Janitor Monkey helps clean up unused resources in the AWS cloud, and can also be used with other cloud providers.
Conformity Monkey takes responsibility of AWS cloud instances that don’t conform to the predefined rules of best practices.
Turbine is a stream-processing engine with two significant features: low latency and high throughput. It provides real-time insights into distributed systems, even those comprising thousands of servers. Its distinguishing feature is its speed in generating real-time data in mere seconds. Turbine is specifically used for monitoring Hystrix metrics across key systems.
Netflix Cloud Management Tools
Ice is an AWS usage tool that provides a complete view of the cloud landscape’s usage and cost. It provides a platform providing usage patterns across the globe, and segregates them by region, availability zone and/or service teams. Ice is a Grails project that includes three parts:
Processor processes detailed AWS billing files into readable data in a format easily processed by the reader.
Reader renders processor data read from the processor to the UI.
UI queries reader data and provides results in interactive graphs.
Asgard is a web interface that aids application deployment and cloud management by:
Limiting the set of permitted characters for application names.
Quickly rolling back an application by deploying a new version in times of failure.
Handling deployment-process automation.
Providing graphical controls for modifying ASGs and helping to set up metrics-driven autoscaling.
Netflix Big Data Tools
Aegisthus is a MapReduce program for reading data from Cassandra’s SST tables and making it easily available for Big Data analysis.
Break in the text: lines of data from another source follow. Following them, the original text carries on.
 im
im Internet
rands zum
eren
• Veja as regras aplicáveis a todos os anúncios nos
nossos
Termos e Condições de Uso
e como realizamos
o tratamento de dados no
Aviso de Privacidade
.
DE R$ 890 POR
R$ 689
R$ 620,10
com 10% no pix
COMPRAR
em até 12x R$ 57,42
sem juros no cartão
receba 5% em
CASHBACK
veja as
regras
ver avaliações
It handles up to 100 datasets per day totaling up to 20TB of data. Aegisthus works in conjunction with two other tools that make Big Data workflow handling easier:
Frankie provides a standard metadata set for data across various sources.
Genie acts as the building block for an application needed to launch Hadoop jobs.
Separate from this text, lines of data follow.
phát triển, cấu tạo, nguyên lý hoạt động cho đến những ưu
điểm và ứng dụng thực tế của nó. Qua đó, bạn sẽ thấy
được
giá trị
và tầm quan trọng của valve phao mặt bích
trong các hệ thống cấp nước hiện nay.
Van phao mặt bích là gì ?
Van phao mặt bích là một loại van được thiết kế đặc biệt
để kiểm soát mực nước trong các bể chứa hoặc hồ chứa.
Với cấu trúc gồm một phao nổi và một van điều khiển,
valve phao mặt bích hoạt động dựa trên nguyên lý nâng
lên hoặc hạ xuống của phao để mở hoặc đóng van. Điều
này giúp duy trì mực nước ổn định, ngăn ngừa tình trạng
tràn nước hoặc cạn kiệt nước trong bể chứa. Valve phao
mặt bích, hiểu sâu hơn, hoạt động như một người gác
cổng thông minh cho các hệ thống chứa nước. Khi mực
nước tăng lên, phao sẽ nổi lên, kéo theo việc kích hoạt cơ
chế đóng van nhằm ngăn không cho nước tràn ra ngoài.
Genie aids Hadoop-ecosystem job and resource management in the cloud. It provides two type of services:
- RESTful Execution Service helps to abstract physical details of the Hadoop ecosystem and provides the execution service to allow Hadoop, Hive and Pig job submissions without the need for a Hadoop client.
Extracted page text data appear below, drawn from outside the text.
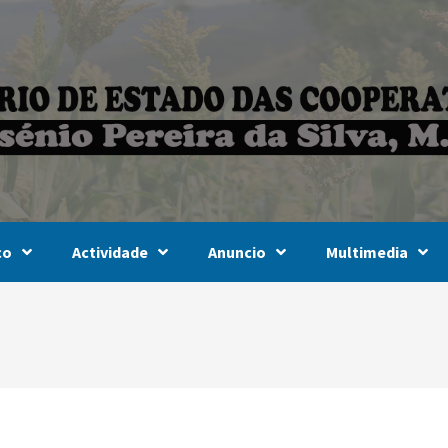
co
Actividade
Anuncio
Multimedia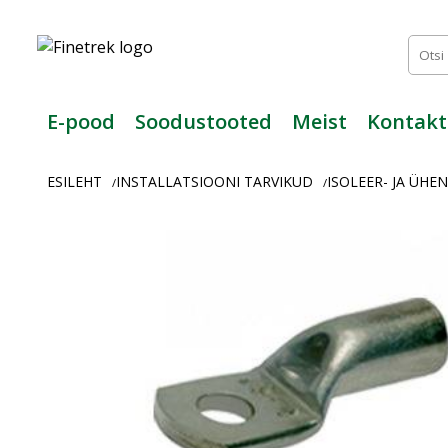
Finetrek
–
Usaldusväärne
elektritarvikute
ja
E-pood
Soodustooted
Meist
Kontakt
tööstusautomaatika
pood
ESILEHT
INSTALLATSIOONI TARVIKUD
ISOLEER- JA ÜH
/
/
- Configuration Service serves as a registry for clusters and their related Hive and Pig configurations.
Lipstick is a Pig workflow visualization tool. Given the high-level abstraction of Pig workflows, it’s necessary to understand the logical flow in execution of Pig scripts, a task that can become difficult to handle in complex scenarios. Lipstick comes to the rescue by providing Pig script visualization and monitoring features.
PigPen is a Map-Reduce to Clojure and provides the ability to write map-reduce queries as programs instead of as scripts. PigPen also aids unit testing and iterative development.
S3mper provides an additional layer of consistency to Amazon S3’s index by using a consistent secondary index. It identifies and provides solutions when an S3 list operation is inconsistent. S3mper features:
Recovery delays listing when an inconsistency occurs.
Notification is made when a listing cannot be achieved.
Reporting provides events to track the number of recoveries, files missed, jobs affected and so on.
Administration comprises utilities to inspect the metastore and to resolve conflicts between database indices.